• Records:
□ □ □ □ □
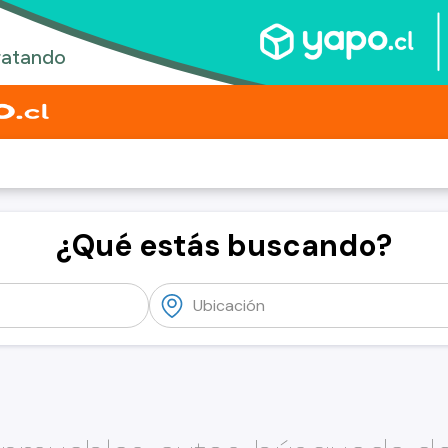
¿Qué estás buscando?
□ □ □ □ □
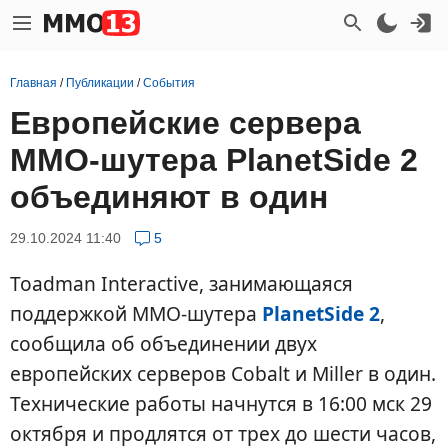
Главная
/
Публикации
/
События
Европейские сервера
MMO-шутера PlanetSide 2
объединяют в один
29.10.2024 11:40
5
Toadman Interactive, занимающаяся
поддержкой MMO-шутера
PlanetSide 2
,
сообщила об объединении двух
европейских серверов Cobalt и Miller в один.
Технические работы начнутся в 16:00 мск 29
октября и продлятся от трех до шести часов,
□ □ □ □ □
• Exercise requirements:
Take from the listing above each line containing "PlanetSide".

• Solution for this exercise:
MMO-шутера PlanetSide 2
PlanetSide 2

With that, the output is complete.